Coming down the rollercoaster

Blog Post created by bonnieherche on Dec 5, 2019

In 30 minutes I will hit 25 days JUUL free.  This will be officially, and exponentially the longest I have gone without "smoking" (using to encompass my history with cigarettes and vaping) in my life.  While I want to swell with pride at this accomplishment, that emotion has been clouded by the other extreme emotions I have felt as part of this journey.


My quit journey has been tremendously difficult in ways I did not imagine, and certainly was not prepared for. My quit was not long premeditated, it was a decision made over the course of a week, solidified by one very courageous morning. I thought I had the skeleton of a toolbox, but failed to include in that toolbox what I would use to deal with the deep, heavy emotional side of this journey.


What has become clear as I finally find myself, at nearly a month out, feeling slightly better, is how strongly I relied on smoking as my coping mechanism. I used it to shield myself from my traumatic past, medicate my anxiety disorder, and fuel my OCD tendencies. relearning how to handle stress, and the general workings of my own brain without it has been something I was not prepared for.
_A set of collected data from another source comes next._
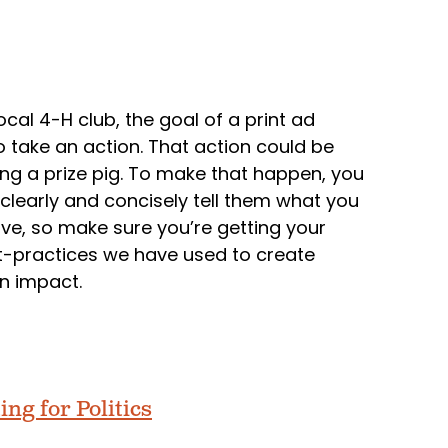
ocal 4-H club, the goal of a print ad
o take an action. That action could be
ing a prize pig. To make that happen, you
clearly and concisely tell them what you
ve, so make sure you’re getting your
t-practices we have used to create
n impact.
ing for Politics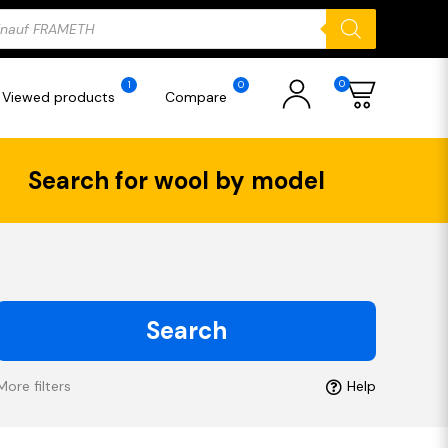
ducts
rch
0
1
0
Viewed products
Compare
Search for wool by model
Search
More filters
Help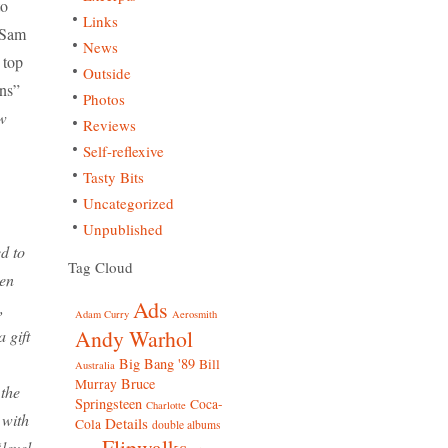
to
Links
 Sam
News
 top
Outside
ons”
Photos
w
Reviews
Self-reflexive
Tasty Bits
Uncategorized
Unpublished
d to
Tag Cloud
een
Ads
,
Adam Curry
Aerosmith
Andy Warhol
 gift
Big Bang '89
Bill
Australia
Bruce
Murray
the
Springsteen
Coca-
Charlotte
 with
Details
Cola
double albums
Flipwalks
level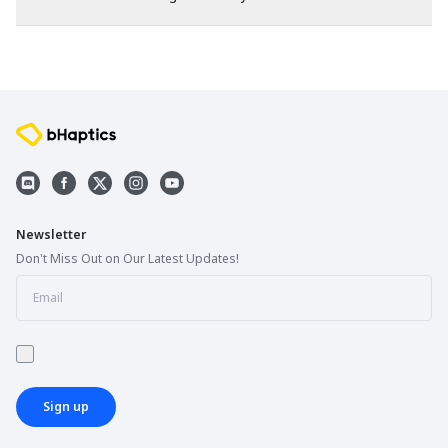
Newsletter
Don't Miss Out on Our Latest Updates!
Sign up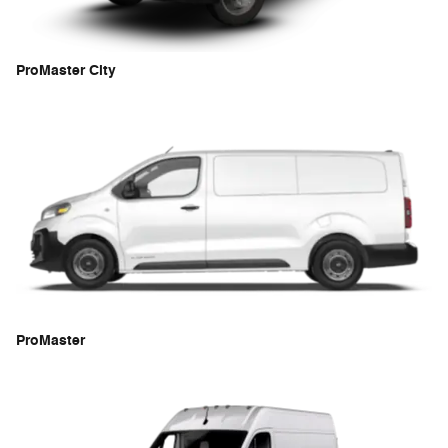
ProMaster City
ProMaster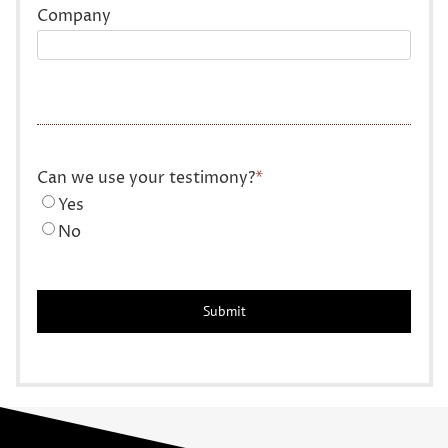
Company
Can we use your testimony?
*
Yes
No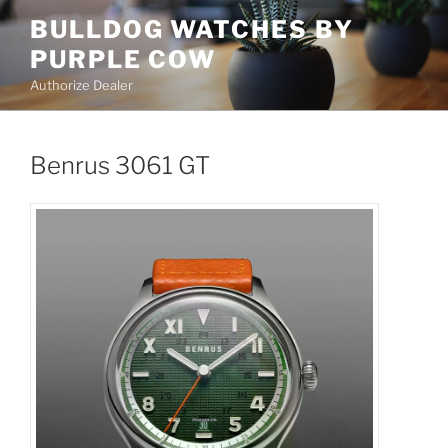
Skip
BULLDOG WATCHES BY
to
PURPLE COW
content
Authorize Dealer
Benrus 3061 GT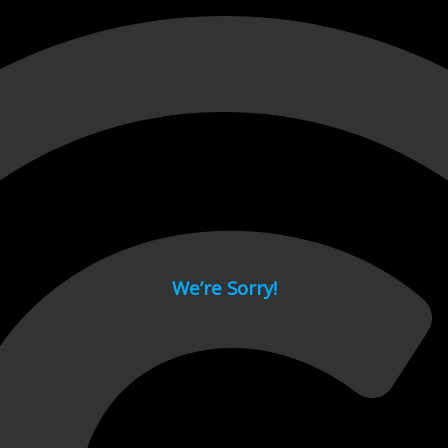
 page.
We’re Sorry!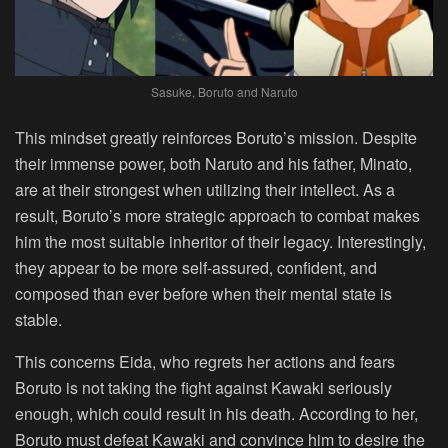
Sasuke, Boruto and Naruto
This mindset greatly reinforces Boruto’s mission. Despite
their immense power, both Naruto and his father, Minato,
are at their strongest when utilizing their intellect. As a
result, Boruto’s more strategic approach to combat makes
him the most suitable inheritor of their legacy. Interestingly,
they appear to be more self-assured, confident, and
composed than ever before when their mental state is
stable.
This concerns Eida, who regrets her actions and fears
Boruto is not taking the fight against Kawaki seriously
enough, which could result in his death. According to her,
Boruto must defeat Kawaki and convince him to desire the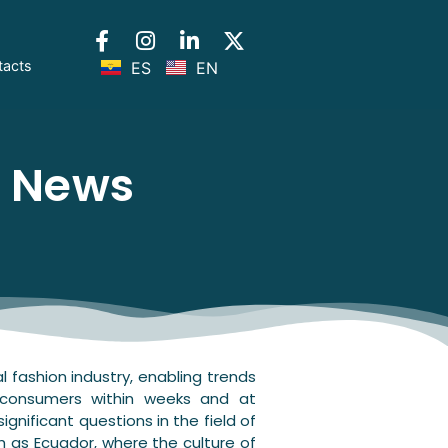
tacts
ES
EN
l News
 fashion industry, enabling trends
 consumers within weeks and at
ignificant questions in the field of
ch as Ecuador, where the culture of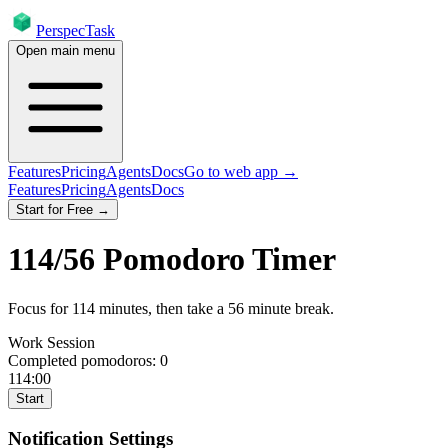
PerspecTask
Open main menu
Features
Pricing
Agents
Docs
Go to web app →
Features
Pricing
Agents
Docs
Start for Free →
114
/
56
Pomodoro Timer
Focus for
114
minutes
, then take a
56
minute break
.
Work Session
Completed pomodoros:
0
114:00
Start
Notification Settings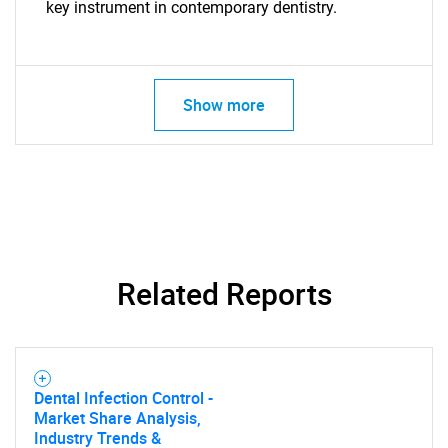
key instrument in contemporary dentistry.
Show more
Related Reports
Dental Infection Control -
Market Share Analysis,
Industry Trends &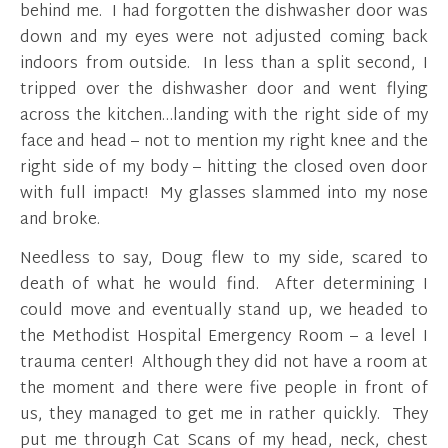
behind me. I had forgotten the dishwasher door was
down and my eyes were not adjusted coming back
indoors from outside. In less than a split second, I
tripped over the dishwasher door and went flying
across the kitchen…landing with the right side of my
face and head – not to mention my right knee and the
right side of my body – hitting the closed oven door
with full impact! My glasses slammed into my nose
and broke.
Needless to say, Doug flew to my side, scared to
death of what he would find. After determining I
could move and eventually stand up, we headed to
the Methodist Hospital Emergency Room – a level I
trauma center! Although they did not have a room at
the moment and there were five people in front of
us, they managed to get me in rather quickly. They
put me through Cat Scans of my head, neck, chest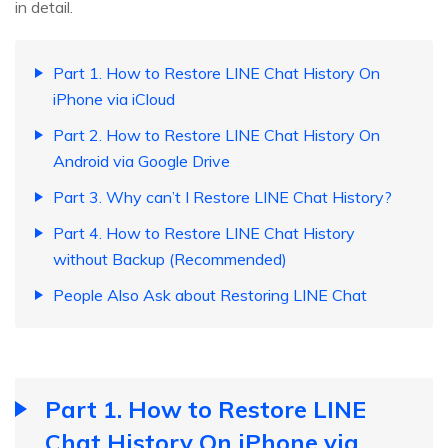
in detail.
Part 1. How to Restore LINE Chat History On
iPhone via iCloud
Part 2. How to Restore LINE Chat History On
Android via Google Drive
Part 3. Why can’t I Restore LINE Chat History?
Part 4. How to Restore LINE Chat History
without Backup (Recommended)
People Also Ask about Restoring LINE Chat
Part 1. How to Restore LINE
Chat History On iPhone via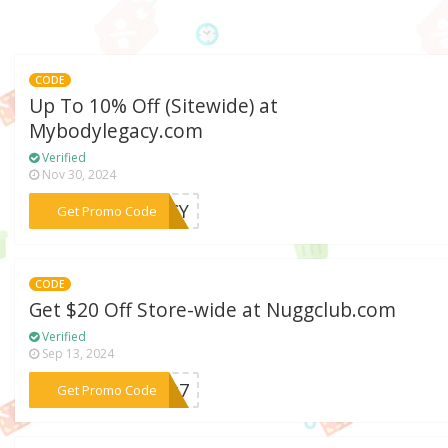
CODE
Up To 10% Off (Sitewide) at
Mybodylegacy.com
Verified
Nov 30, 2024
***GACY
Get Promo Code
CODE
Get $20 Off Store-wide at Nuggclub.com
Verified
Sep 13, 2024
***owg7
Get Promo Code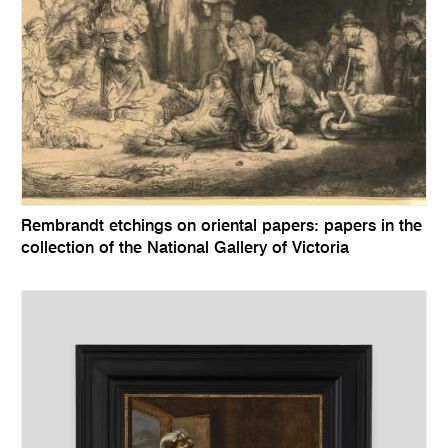
Rembrandt etchings on oriental papers: papers in the
collection of the National Gallery of Victoria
My journey has been riddled with setbacks. After making the final decision to quit, and not understanding just how much nicotine my poor brain had gotten used to, I started with those Zyn pouches that are becoming the hot new, post vaping-cool trend. They were disgusting and got me through barely the first 24 hours of my quit before I moved to a more tried and true approach of the patch. Having ridden out the initial withdrawal and adjustment down to the nicotine content of the patch, my body started to revolt. Each time I removed a new patch it left a rash that was redder, more swollen and more itchy than the one before. I had activated an inflammatory response in my highly sensitive system and my NRT of choice was no longer an option. Armed with a prescription for a highly potent steroid cream I switched to gum, and then quickly lozenges after that made me profusely nauseous all of the time. A few days later, my anxiety, already at an all time high, went into overdrive. My body felt like it was on fire, my skin electric, my brain moving and thinking in ways that were scaring me. I wanted to give up so badly, I wanted to go back to the way it use to be. I fought myself tooth and nail as my brain tried to convince me that my life was better when I was using the JUUL and just going back would fix everything.  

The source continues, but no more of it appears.